(Page-level text extractions)

..........

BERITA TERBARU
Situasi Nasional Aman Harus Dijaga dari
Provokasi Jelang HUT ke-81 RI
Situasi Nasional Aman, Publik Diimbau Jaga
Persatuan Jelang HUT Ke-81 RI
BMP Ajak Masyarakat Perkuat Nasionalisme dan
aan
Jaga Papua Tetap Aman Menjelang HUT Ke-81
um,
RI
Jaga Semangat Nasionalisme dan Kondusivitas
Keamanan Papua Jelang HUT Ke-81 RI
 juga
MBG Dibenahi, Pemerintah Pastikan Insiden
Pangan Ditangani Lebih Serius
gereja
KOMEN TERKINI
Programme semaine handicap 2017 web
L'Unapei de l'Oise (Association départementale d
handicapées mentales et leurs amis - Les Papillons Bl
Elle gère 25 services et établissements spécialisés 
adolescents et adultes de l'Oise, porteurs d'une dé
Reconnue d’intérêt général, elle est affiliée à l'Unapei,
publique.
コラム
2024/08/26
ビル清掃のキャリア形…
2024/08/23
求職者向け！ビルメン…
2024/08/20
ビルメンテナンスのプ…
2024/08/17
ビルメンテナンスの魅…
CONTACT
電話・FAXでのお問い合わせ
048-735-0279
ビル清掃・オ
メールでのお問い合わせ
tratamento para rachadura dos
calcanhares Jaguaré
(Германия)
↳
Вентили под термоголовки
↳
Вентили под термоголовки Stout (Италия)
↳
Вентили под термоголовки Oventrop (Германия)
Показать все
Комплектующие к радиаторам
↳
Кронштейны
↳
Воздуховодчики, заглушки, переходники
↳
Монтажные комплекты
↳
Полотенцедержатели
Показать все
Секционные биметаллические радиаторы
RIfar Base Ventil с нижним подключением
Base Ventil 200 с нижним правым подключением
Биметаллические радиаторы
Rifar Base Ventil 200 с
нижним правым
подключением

..........

Beginning with the line that holds "Base Ventil 200 с нижним правым подключением", please return every line through the end of the data, exactly as written.

▶ **Written answer**:
Base Ventil 200 с нижним правым подключением
Биметаллические радиаторы
Rifar Base Ventil 200 с
нижним правым
подключением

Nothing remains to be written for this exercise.